■ Data for this exercise:
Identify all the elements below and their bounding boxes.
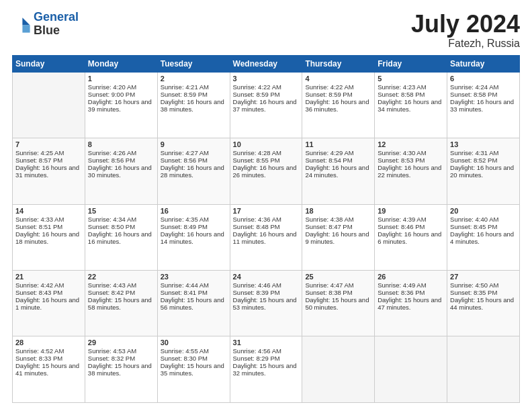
cell-day-number: 10 — [233, 140, 300, 148]
cell-sunrise: Sunrise: 4:33 AM — [15, 216, 82, 223]
calendar-cell: 21Sunrise: 4:42 AMSunset: 8:43 PMDayligh… — [13, 271, 85, 336]
cell-sunrise: Sunrise: 4:39 AM — [378, 216, 444, 223]
calendar-cell: 30Sunrise: 4:55 AMSunset: 8:30 PMDayligh… — [157, 336, 230, 403]
calendar-cell: 6Sunrise: 4:24 AMSunset: 8:58 PMDaylight… — [447, 72, 520, 138]
cell-sunset: Sunset: 8:50 PM — [88, 223, 154, 230]
cell-daylight: Daylight: 16 hours and 39 minutes. — [88, 98, 154, 113]
cell-sunset: Sunset: 8:58 PM — [378, 91, 444, 98]
cell-sunrise: Sunrise: 4:36 AM — [233, 216, 300, 223]
cell-sunset: Sunset: 8:56 PM — [161, 156, 227, 164]
cell-day-number: 31 — [233, 338, 300, 347]
logo-icon — [12, 15, 31, 34]
cell-day-number: 24 — [233, 273, 300, 281]
cell-sunrise: Sunrise: 4:46 AM — [233, 281, 300, 289]
cell-sunrise: Sunrise: 4:47 AM — [305, 281, 371, 289]
cell-day-number: 17 — [233, 207, 300, 215]
calendar-cell: 8Sunrise: 4:26 AMSunset: 8:56 PMDaylight… — [85, 138, 157, 204]
cell-daylight: Daylight: 16 hours and 18 minutes. — [15, 230, 82, 245]
calendar-cell: 22Sunrise: 4:43 AMSunset: 8:42 PMDayligh… — [85, 271, 157, 336]
cell-sunset: Sunset: 8:52 PM — [450, 156, 517, 164]
cell-day-number: 30 — [161, 338, 227, 347]
cell-sunrise: Sunrise: 4:28 AM — [233, 149, 300, 156]
cell-day-number: 18 — [305, 207, 371, 215]
cell-daylight: Daylight: 15 hours and 41 minutes. — [15, 362, 82, 377]
calendar-cell: 9Sunrise: 4:27 AMSunset: 8:56 PMDaylight… — [157, 138, 230, 204]
cell-daylight: Daylight: 16 hours and 33 minutes. — [450, 98, 517, 113]
cell-daylight: Daylight: 15 hours and 35 minutes. — [161, 362, 227, 377]
cell-day-number: 28 — [15, 338, 82, 347]
cell-sunrise: Sunrise: 4:40 AM — [450, 216, 517, 223]
calendar-table: SundayMondayTuesdayWednesdayThursdayFrid… — [12, 55, 520, 403]
cell-daylight: Daylight: 16 hours and 20 minutes. — [450, 164, 517, 179]
calendar-cell: 14Sunrise: 4:33 AMSunset: 8:51 PMDayligh… — [13, 204, 85, 270]
calendar-cell: 10Sunrise: 4:28 AMSunset: 8:55 PMDayligh… — [230, 138, 302, 204]
calendar-cell: 26Sunrise: 4:49 AMSunset: 8:36 PMDayligh… — [375, 271, 447, 336]
calendar-cell: 24Sunrise: 4:46 AMSunset: 8:39 PMDayligh… — [230, 271, 302, 336]
cell-sunset: Sunset: 8:56 PM — [88, 156, 154, 164]
calendar-cell: 1Sunrise: 4:20 AMSunset: 9:00 PMDaylight… — [85, 72, 157, 138]
cell-sunrise: Sunrise: 4:38 AM — [305, 216, 371, 223]
cell-daylight: Daylight: 15 hours and 47 minutes. — [378, 296, 444, 311]
cell-daylight: Daylight: 16 hours and 36 minutes. — [305, 98, 371, 113]
calendar-cell: 18Sunrise: 4:38 AMSunset: 8:47 PMDayligh… — [302, 204, 375, 270]
cell-sunrise: Sunrise: 4:35 AM — [161, 216, 227, 223]
cell-daylight: Daylight: 16 hours and 22 minutes. — [378, 164, 444, 179]
cell-sunset: Sunset: 8:45 PM — [450, 223, 517, 230]
cell-sunset: Sunset: 8:35 PM — [450, 289, 517, 296]
svg-marker-0 — [22, 17, 30, 25]
cell-sunset: Sunset: 8:41 PM — [161, 289, 227, 296]
cell-sunrise: Sunrise: 4:52 AM — [15, 347, 82, 355]
calendar-cell — [375, 336, 447, 403]
cell-daylight: Daylight: 16 hours and 24 minutes. — [305, 164, 371, 179]
calendar-cell: 11Sunrise: 4:29 AMSunset: 8:54 PMDayligh… — [302, 138, 375, 204]
title-location: Fatezh, Russia — [411, 38, 520, 50]
header-friday: Friday — [375, 55, 447, 72]
cell-daylight: Daylight: 16 hours and 37 minutes. — [233, 98, 300, 113]
cell-daylight: Daylight: 15 hours and 32 minutes. — [233, 362, 300, 377]
calendar-cell: 17Sunrise: 4:36 AMSunset: 8:48 PMDayligh… — [230, 204, 302, 270]
cell-sunset: Sunset: 8:30 PM — [161, 355, 227, 362]
header-sunday: Sunday — [13, 55, 85, 72]
cell-sunset: Sunset: 8:42 PM — [88, 289, 154, 296]
cell-sunset: Sunset: 8:32 PM — [88, 355, 154, 362]
cell-sunset: Sunset: 8:29 PM — [233, 355, 300, 362]
page: General Blue July 2024 Fatezh, Russia Su… — [0, 0, 532, 411]
calendar-cell: 2Sunrise: 4:21 AMSunset: 8:59 PMDaylight… — [157, 72, 230, 138]
header-monday: Monday — [85, 55, 157, 72]
cell-day-number: 25 — [305, 273, 371, 281]
header-wednesday: Wednesday — [230, 55, 302, 72]
cell-day-number: 16 — [161, 207, 227, 215]
cell-sunset: Sunset: 8:59 PM — [161, 91, 227, 98]
cell-sunrise: Sunrise: 4:27 AM — [161, 149, 227, 156]
cell-sunset: Sunset: 8:33 PM — [15, 355, 82, 362]
calendar-cell: 25Sunrise: 4:47 AMSunset: 8:38 PMDayligh… — [302, 271, 375, 336]
cell-sunset: Sunset: 8:48 PM — [233, 223, 300, 230]
cell-daylight: Daylight: 16 hours and 4 minutes. — [450, 230, 517, 245]
calendar-cell: 27Sunrise: 4:50 AMSunset: 8:35 PMDayligh… — [447, 271, 520, 336]
cell-day-number: 27 — [450, 273, 517, 281]
cell-day-number: 1 — [88, 75, 154, 83]
calendar-week-5: 28Sunrise: 4:52 AMSunset: 8:33 PMDayligh… — [13, 336, 520, 403]
cell-day-number: 7 — [15, 140, 82, 148]
calendar-week-4: 21Sunrise: 4:42 AMSunset: 8:43 PMDayligh… — [13, 271, 520, 336]
cell-sunset: Sunset: 8:38 PM — [305, 289, 371, 296]
calendar-cell — [13, 72, 85, 138]
title-month: July 2024 — [411, 11, 520, 38]
cell-daylight: Daylight: 15 hours and 53 minutes. — [233, 296, 300, 311]
calendar-week-3: 14Sunrise: 4:33 AMSunset: 8:51 PMDayligh… — [13, 204, 520, 270]
cell-day-number: 9 — [161, 140, 227, 148]
calendar-cell: 3Sunrise: 4:22 AMSunset: 8:59 PMDaylight… — [230, 72, 302, 138]
calendar-cell: 31Sunrise: 4:56 AMSunset: 8:29 PMDayligh… — [230, 336, 302, 403]
cell-daylight: Daylight: 16 hours and 26 minutes. — [233, 164, 300, 179]
cell-sunrise: Sunrise: 4:53 AM — [88, 347, 154, 355]
cell-sunset: Sunset: 8:59 PM — [305, 91, 371, 98]
cell-sunrise: Sunrise: 4:50 AM — [450, 281, 517, 289]
header: General Blue July 2024 Fatezh, Russia — [12, 11, 520, 50]
calendar-week-2: 7Sunrise: 4:25 AMSunset: 8:57 PMDaylight… — [13, 138, 520, 204]
cell-sunset: Sunset: 8:39 PM — [233, 289, 300, 296]
cell-sunset: Sunset: 8:36 PM — [378, 289, 444, 296]
calendar-cell: 16Sunrise: 4:35 AMSunset: 8:49 PMDayligh… — [157, 204, 230, 270]
cell-daylight: Daylight: 16 hours and 31 minutes. — [15, 164, 82, 179]
cell-sunset: Sunset: 8:43 PM — [15, 289, 82, 296]
calendar-cell: 13Sunrise: 4:31 AMSunset: 8:52 PMDayligh… — [447, 138, 520, 204]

■ What you need to do:
Lines of the listing above that contain the word "July" should all be returned.

■ Solution below:
page: General Blue July 2024 Fatezh, Russia Su… — [0, 0, 532, 411]
title-month: July 2024 — [411, 11, 520, 38]
header: General Blue July 2024 Fatezh, Russia — [12, 11, 520, 50]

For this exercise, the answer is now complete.